**BRIEF:**
Locate each line below that includes "contenidos" and reproduce it.

**DATA IN THIS EXERCISE:**

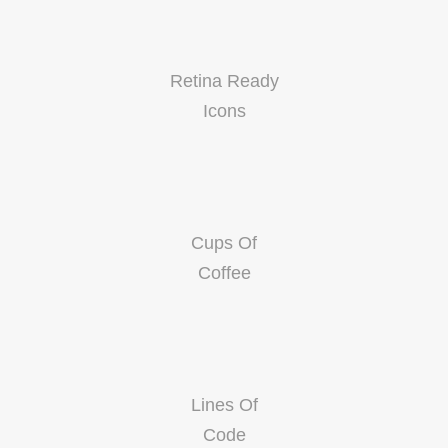
Retina Ready
Icons
Cups Of
Coffee
Lines Of
Code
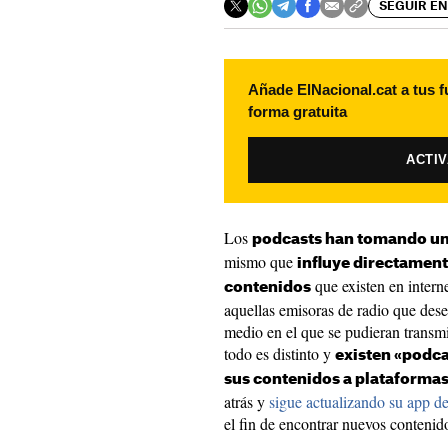
SEGUIR EN
Añade ElNacional.cat a tus f
forma gratuita
ACTI
Los
podcasts han tomando un
mismo que
influye directament
que existen en interne
contenidos
aquellas emisoras de radio que dese
medio en el que se pudieran transmit
todo es distinto y
existen «podc
sus contenidos a plataformas 
atrás y
sigue actualizando su app de
el fin de encontrar nuevos contenid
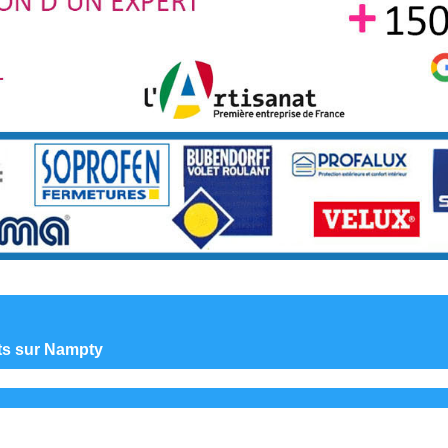
nts sur Nampty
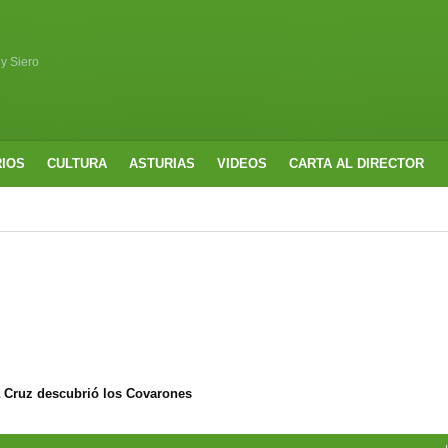
 y Siero
RIOS
CULTURA
ASTURIAS
VIDEOS
CARTA AL DIRECTOR
a Cruz descubrió los Covarones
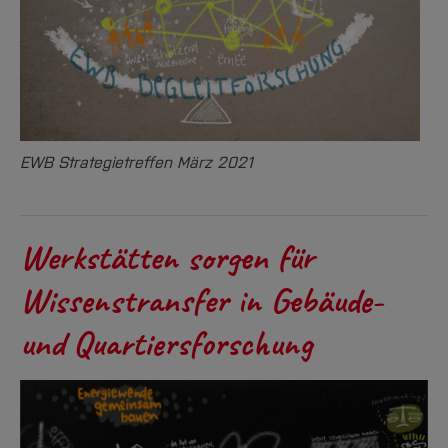
EWB Strategietreffen März 2021
Werkstätten sorgen für
Wissenstransfer in Gebäude-
und Quartiersforschung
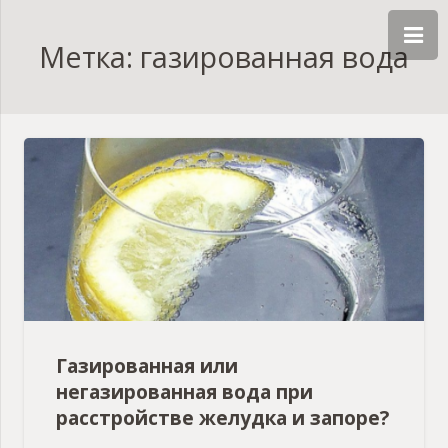
Метка: газированная вода
Газированная или
негазированная вода при
расстройстве желудка и запоре?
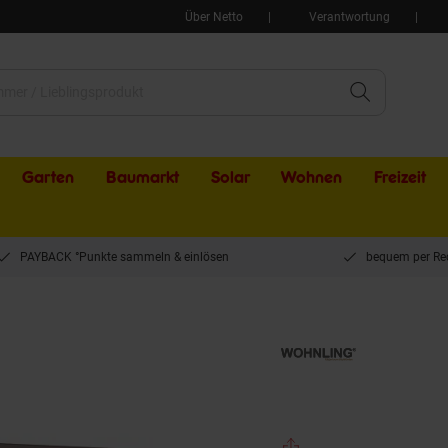
Über Netto
Verantwortung
Garten
Baumarkt
Solar
Wohnen
Freizeit
PAYBACK °Punkte sammeln & einlösen
bequem per Re
HNLING TV HiFi Bank Buche Fernsehtisch drehbar & rollbar 75 x 38 x 51 cm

**RESULT:**
contenidos
sus contenidos a plataformas 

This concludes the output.